December 11, 2010

Day 11 - A Journey to NoSQL

Written by Michael Stahnke (@stahnma)

The N00b

When I was first learning about being a Unix Admin, I just wanted to know what systems my team supported, so that when I got called at 2 AM, I could either make some weak attempt at getting online and fixing a problem (I was new...very new), or promptly help that application analyst find the correct support team pager number. It was the week before I first went into our pager rotation that I realized something was very wrong. I had no idea what systems we actually supported. I wasn't the only one.

There had recently been some form of reorganization right before I hired in at this company. What was once four teams (IBM AIX, HP-UX, Sun Solaris and Red Hat Linux), was becoming three teams (Capacity Planning, Systems Implementation and Systems operations). However, there were still other server teams at other sites, plus Unix workstation support, and some IRIX somewhere out there. The fundamental problem, though, was, "Do I have the ability to help the person who has paged my team?"

A solution...sort of

I found this state to be extremely non-desired, so I started writing a Unix server tracking system. It started out as a basic web application utilizing a MySQL back-end. It worked great. The teams loved it. They knew what we supported and what we didn't. Then, the requests for enhancement came in. I needed to add MAC addresses, world wide port names, cluster licensing terms, customer information, out-of-band management URLs, etc. This quickly grew, but I was still happy with it. We designed several workflow automations through the tool as well. However, as the tool grew larger, and less maintainable, I was starting to get extremely frustrated with it.

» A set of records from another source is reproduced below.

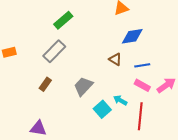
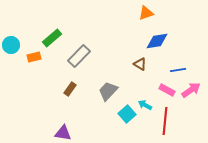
green rectangle: (63, 20) -> (52, 38), moved
blue line: (142, 65) -> (178, 70), moved

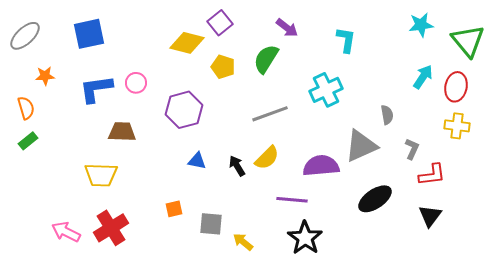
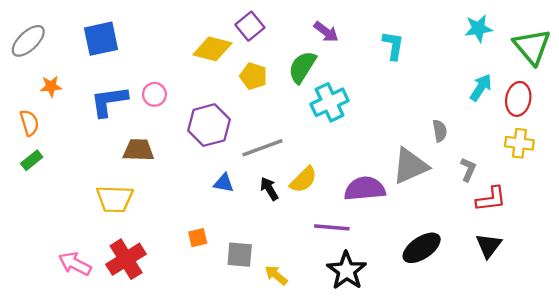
cyan cross: (326, 90) -> (330, 102), moved
gray line: (270, 114) -> (262, 148), moved
black ellipse: (375, 199) -> (422, 248), moved

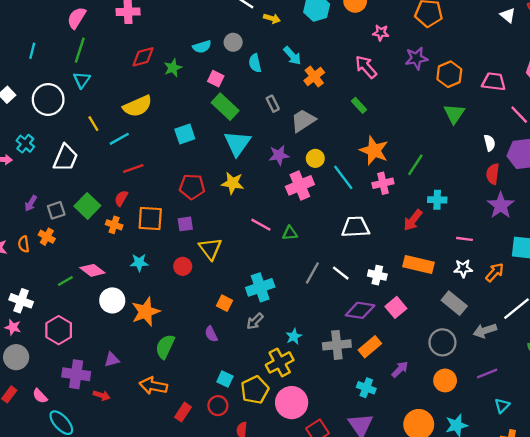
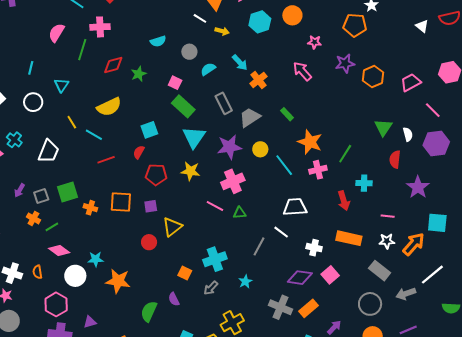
cyan semicircle: (202, 47) -> (158, 41), moved
green line: (80, 50) -> (82, 50), moved
cyan line: (32, 51) -> (31, 68), moved
cyan semicircle: (255, 63) -> (208, 69), turned 70
pink trapezoid: (494, 82) -> (411, 82), turned -35
white circle: (48, 99) -> (33, 102), size x0.7
gray rectangle: (273, 104) -> (224, 103), size x1.5
green rectangle: (359, 105) -> (287, 114), moved
green triangle: (454, 114) -> (383, 127), moved
cyan line: (119, 139) -> (94, 135), turned 60
purple star: (279, 155) -> (229, 147), size x1.4
red semicircle: (493, 174) -> (395, 159), moved
pink cross: (300, 185) -> (233, 181), moved
red semicircle: (121, 198) -> (139, 152), moved
green square: (87, 206) -> (68, 192), turned 30
red arrow: (413, 220) -> (344, 201), turned -54
orange semicircle: (24, 244) -> (37, 272), moved
yellow triangle: (210, 249) -> (172, 227), turned 30
cyan star: (139, 263) -> (96, 259), moved
pink diamond: (92, 270) -> (59, 250), moved
orange arrow: (495, 272) -> (414, 244), size x1.4
white line: (341, 273) -> (281, 232), moved
green line: (65, 281) -> (52, 227), moved
white circle: (112, 300) -> (75, 276), moved
orange star: (146, 312) -> (118, 281), turned 30
pink hexagon: (59, 330) -> (56, 304), moved
cyan star: (294, 336) -> (245, 282), moved
gray cross: (337, 345) -> (281, 307), turned 30
green semicircle: (165, 347) -> (149, 311), moved

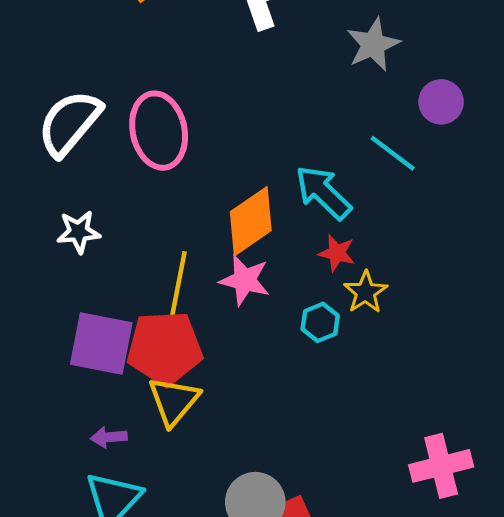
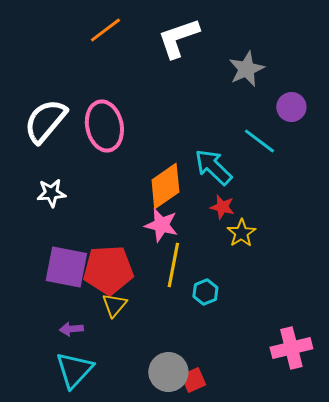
yellow line: (178, 285) -> (173, 265), moved
cyan hexagon: (320, 322) -> (205, 292), moved
yellow triangle: (174, 401) -> (114, 305), size x0.7

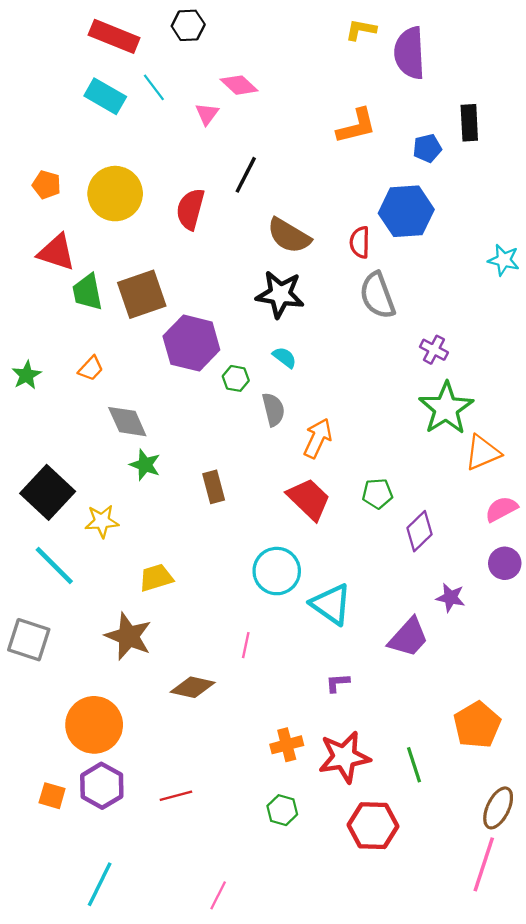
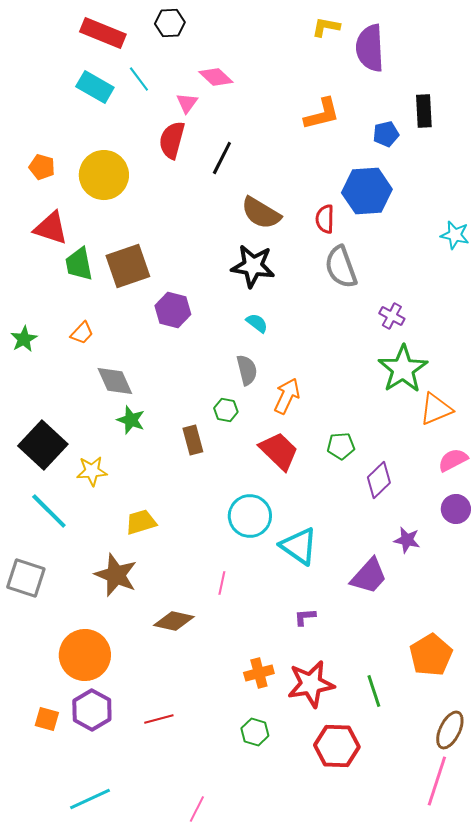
red semicircle: (190, 209) -> (172, 140), moved
purple hexagon: (191, 343) -> (173, 310), size x0.7
green hexagon: (236, 378) -> (226, 410), moved
cyan line: (100, 884) -> (90, 799), turned 39

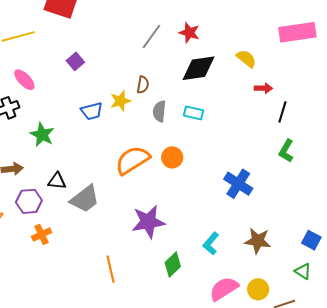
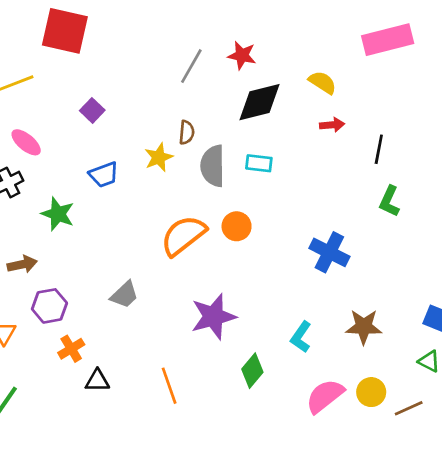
red arrow: (263, 88) -> (332, 125), moved
blue trapezoid: (92, 111) -> (104, 175), moved
gray semicircle: (159, 111) -> (213, 166), size x1.4
black triangle: (57, 181) -> (97, 381), moved
gray trapezoid: (85, 199) -> (124, 295), size x0.7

While problems for this application were abundant, there were two issues that made it less of an operational platform than I desired. The first problem was that in order to do any type of CRUD actions, you have to have database drivers on the client. This was a big challenge. We had an extremely heterogenous environment, multiple firewalls, and some ancient operating systems that probably couldn't have had a MySQL driver loaded on them without sacrificing some type of domesticated animal and praying to a deity that was anything but righteous.

The other problem was flexibility of schema. Each time we added a new piece of data to track, it had to be analyzed, and then added into the schema. Normalization was great for one:many and many:many relationships, but then made the SQL queries much more complex with joins or sub-queries, especially for unix admins without much or any SQL background. In short, the relational portion of the RDBMS system was in the way.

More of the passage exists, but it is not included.